Une observation des profils mis en avant sur Beautypass soulève des questions sur la représentativité : on constate une certaine homogénéité dans les critères physiques valorisés, avec une prédominance de silhouettes élancées et de caractéristiques esthétiques conventionnelles. Cette tendance, qui s’inscrit dans la continuité des standards historiques de l’industrie du mannequinat, interroge sur la capacité de ces nouvelles plateformes numériques à favoriser une représentation plus diverse de la beauté. Alors que la société évolue vers plus d’inclusion, ces applications semblent pour l’instant reproduire des codes esthétiques traditionnels, plutôt que de saisir l’opportunité d’élargir le spectre des profils mis en lumière.

Des conséquences sociétales préoccupantes

Si l’impact à long terme de ces applications sur l’estime de soi collective reste à étudier, certaines dérives sont déjà visibles. L’exemple de la vidéo TikTok de France Info présentant Beautypass en juillet dernier est édifiant : avec 170 900 vues, elle a déclenché une vague de cyberharcèlement envers la mannequin Romane Stafiniak. Les commentaires haineux remettant en cause sa légitimité (« si elle est mannequin je suis miss univers », « la poissonnière du Auchan peut être mannequin aussi ») démontrent les dangers d’une société qui institutionnalise des critères de beauté subjectifs.

Ces réactions violentes révèlent aussi un paradoxe : alors que ces applications prétendent démocratiser le « luxury lifestyle », elles créent en réalité de nouvelles hiérarchies et tensions sociales. La beauté devient un critère explicite de discrimination, générant frustrations et ressentiments.

Une société à la dérive ?

Dans une société que Guy Debord qualifiait déjà de « société du spectacle« , ces nouvelles formes de « pretty privilege » interrogent notre trajectoire collective. Au-delà des avantages superficiels qu’elles procurent, ces plateformes cristallisent des questionnements fondamentaux sur nos valeurs sociétales. Le concept de « capital beauté » s’affirme désormais comme une forme de pouvoir social à part entière, venant s’ajouter aux capitaux traditionnels théorisés par Bourdieu.

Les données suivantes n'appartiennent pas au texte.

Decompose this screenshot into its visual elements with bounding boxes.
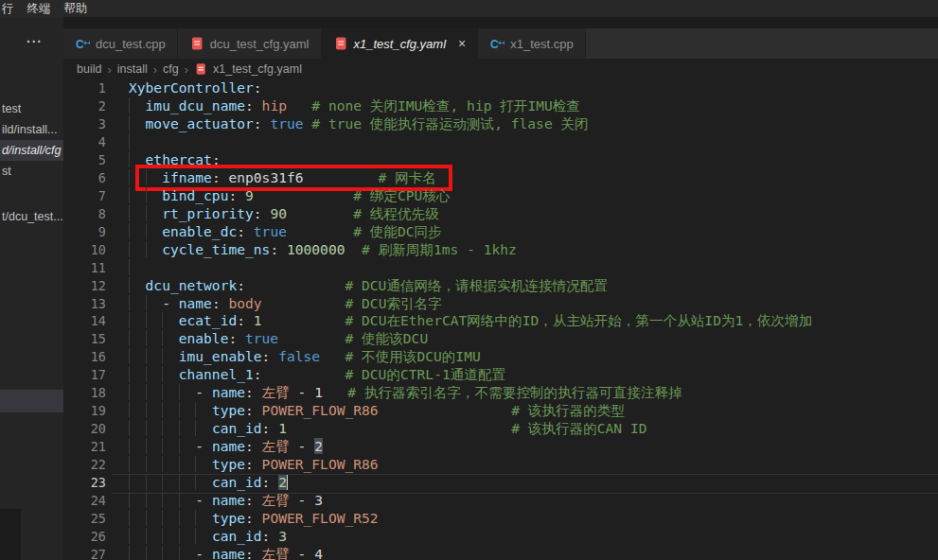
line-number: 26 [63, 528, 106, 546]
line-number: 3 [63, 115, 106, 133]
code-line[interactable]: 8 rt_priority: 90 # 线程优先级 [63, 205, 938, 223]
code-line[interactable]: 7 bind_cpu: 9 # 绑定CPU核心 [63, 187, 938, 205]
code-editor[interactable]: 1XyberController:2 imu_dcu_name: hip # n… [63, 79, 938, 560]
editor-group: C++dcu_test.cppdcu_test_cfg.yamlx1_test_… [63, 17, 938, 560]
tab-dcu_test.cpp[interactable]: C++dcu_test.cpp [63, 28, 178, 59]
line-number: 20 [63, 420, 106, 438]
sidebar-item[interactable]: ild/install... [0, 119, 63, 140]
line-number: 8 [63, 205, 106, 223]
code-text [129, 133, 146, 151]
more-actions-icon[interactable]: ··· [27, 34, 43, 49]
sidebar-item[interactable]: test [0, 98, 63, 119]
line-number: 22 [63, 456, 106, 474]
code-line[interactable]: 13 - name: body # DCU索引名字 [63, 295, 938, 313]
line-number: 13 [63, 295, 106, 313]
breadcrumb-file[interactable]: x1_test_cfg.yaml [213, 62, 302, 76]
code-line[interactable]: 19 type: POWER_FLOW_R86 # 该执行器的类型 [63, 402, 938, 420]
code-text: channel_1: # DCU的CTRL-1通道配置 [129, 366, 505, 384]
sidebar-item[interactable]: st [0, 161, 63, 182]
tab-label: dcu_test_cfg.yaml [210, 37, 310, 51]
breadcrumb-segment[interactable]: build [77, 62, 101, 76]
code-line[interactable]: 9 enable_dc: true # 使能DC同步 [63, 223, 938, 241]
line-number: 4 [63, 133, 106, 151]
line-number: 21 [63, 438, 106, 456]
line-number: 6 [63, 169, 106, 187]
code-text: ethercat: [129, 151, 221, 169]
code-line[interactable]: 23 can_id: 2 [63, 474, 938, 492]
code-line[interactable]: 12 dcu_network: # DCU通信网络，请根据实机连接情况配置 [63, 277, 938, 295]
code-line[interactable]: 6 ifname: enp0s31f6 # 网卡名 [63, 169, 938, 187]
chevron-right-icon: › [185, 62, 188, 77]
line-number: 7 [63, 187, 106, 205]
code-text: can_id: 2 [129, 474, 288, 492]
code-text: rt_priority: 90 # 线程优先级 [129, 205, 439, 223]
svg-text:++: ++ [83, 39, 90, 47]
tab-x1_test.cpp[interactable]: C++x1_test.cpp [478, 28, 586, 59]
code-line[interactable]: 11 [63, 259, 938, 277]
menu-item-help[interactable]: 帮助 [58, 1, 95, 17]
line-number: 9 [63, 223, 106, 241]
tab-x1_test_cfg.yaml[interactable]: x1_test_cfg.yaml× [322, 28, 479, 59]
code-line[interactable]: 5 ethercat: [63, 151, 938, 169]
code-text: type: POWER_FLOW_R86 [129, 456, 379, 474]
sidebar-item[interactable]: t/dcu_test... [0, 206, 63, 227]
sidebar-item[interactable]: d/install/cfg [0, 140, 63, 161]
code-line[interactable]: 24 - name: 左臂 - 3 [63, 492, 938, 510]
code-text: XyberController: [129, 79, 262, 97]
code-line[interactable]: 16 imu_enable: false # 不使用该DCU的IMU [63, 348, 938, 366]
line-number: 2 [63, 97, 106, 115]
code-text: enable_dc: true # 使能DC同步 [129, 223, 442, 241]
text-cursor [287, 475, 289, 490]
code-text: ecat_id: 1 # DCU在EtherCAT网络中的ID，从主站开始，第一… [129, 312, 812, 330]
code-line[interactable]: 26 can_id: 3 [63, 528, 938, 546]
code-text [129, 259, 146, 277]
code-line[interactable]: 18 - name: 左臂 - 1 # 执行器索引名字，不需要控制的执行器可直接… [63, 384, 938, 402]
tab-dcu_test_cfg.yaml[interactable]: dcu_test_cfg.yaml [178, 28, 322, 59]
code-line[interactable]: 15 enable: true # 使能该DCU [63, 330, 938, 348]
code-text: type: POWER_FLOW_R52 [129, 510, 379, 528]
code-line[interactable]: 4 [63, 133, 938, 151]
line-number: 14 [63, 312, 106, 330]
code-line[interactable]: 10 cycle_time_ns: 1000000 # 刷新周期1ms - 1k… [63, 241, 938, 259]
breadcrumb-segment[interactable]: install [117, 62, 148, 76]
code-line[interactable]: 27 - name: 左臂 - 4 [63, 546, 938, 560]
code-text: - name: 左臂 - 3 [129, 492, 323, 510]
code-text: can_id: 1 # 该执行器的CAN ID [129, 420, 646, 438]
chevron-right-icon: › [107, 62, 111, 77]
menu-item-terminal[interactable]: 终端 [21, 1, 58, 17]
line-number: 12 [63, 277, 106, 295]
code-line[interactable]: 1XyberController: [63, 79, 938, 97]
code-text: bind_cpu: 9 # 绑定CPU核心 [129, 187, 451, 205]
line-number: 27 [63, 546, 106, 560]
tab-bar-top-gap [63, 17, 938, 28]
code-text: imu_dcu_name: hip # none 关闭IMU检查, hip 打开… [129, 97, 580, 115]
tab-label: x1_test.cpp [510, 37, 574, 51]
line-number: 10 [63, 241, 106, 259]
close-icon[interactable]: × [458, 36, 466, 51]
yaml-file-icon [333, 36, 348, 51]
code-text: - name: 左臂 - 1 # 执行器索引名字，不需要控制的执行器可直接注释掉 [129, 384, 682, 402]
menu-item-run[interactable]: 行 [0, 1, 21, 17]
line-number: 5 [63, 151, 106, 169]
code-text: - name: body # DCU索引名字 [129, 295, 442, 313]
yaml-file-icon [194, 62, 207, 76]
tab-bar: C++dcu_test.cppdcu_test_cfg.yamlx1_test_… [63, 28, 938, 59]
code-line[interactable]: 17 channel_1: # DCU的CTRL-1通道配置 [63, 366, 938, 384]
line-number: 24 [63, 492, 106, 510]
code-line[interactable]: 25 type: POWER_FLOW_R52 [63, 510, 938, 528]
line-number: 11 [63, 259, 106, 277]
breadcrumb-segment[interactable]: cfg [163, 62, 179, 76]
sidebar-bottom-panel [0, 509, 21, 560]
code-line[interactable]: 20 can_id: 1 # 该执行器的CAN ID [63, 420, 938, 438]
code-line[interactable]: 21 - name: 左臂 - 2 [63, 438, 938, 456]
line-number: 1 [63, 79, 106, 97]
yaml-file-icon [189, 36, 204, 51]
code-line[interactable]: 14 ecat_id: 1 # DCU在EtherCAT网络中的ID，从主站开始… [63, 312, 938, 330]
line-number: 19 [63, 402, 106, 420]
code-line[interactable]: 2 imu_dcu_name: hip # none 关闭IMU检查, hip … [63, 97, 938, 115]
svg-text:++: ++ [498, 39, 504, 47]
code-line[interactable]: 3 move_actuator: true # true 使能执行器运动测试, … [63, 115, 938, 133]
code-text: dcu_network: # DCU通信网络，请根据实机连接情况配置 [129, 277, 608, 295]
code-line[interactable]: 22 type: POWER_FLOW_R86 [63, 456, 938, 474]
breadcrumb: build›install›cfg›x1_test_cfg.yaml [63, 59, 938, 79]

Les recherches en psychologie sociale mettent en lumière les implications profondes de cette évolution : multiplication des troubles dysmorphiques, normalisation insidieuse des biais esthétiques dans l’accès aux opportunités, amplification des inégalités sociales préexistantes. Ce phénomène représente une nouvelle manifestation du « privilège de la beauté », historiquement ancré et socialement construit, qui se trouve aujourd’hui amplifié et quantifié par les algorithmes et la mise en scène numérique de soi.

L’enjeu dépasse largement le cadre des avantages commerciaux : il questionne notre conception même de la reconnaissance sociale et de la valeur individuelle. À l’heure où le numérique reconfigure nos interactions sociales, cette évolution nous place face à un choix de société crucial : quelle place voulons-nous donner à l’apparence physique dans la détermination des opportunités et privilèges sociaux ?

La réponse à cette question engagera notre futur collectif bien au-delà des murs des restaurants branchés et des stories Instagram.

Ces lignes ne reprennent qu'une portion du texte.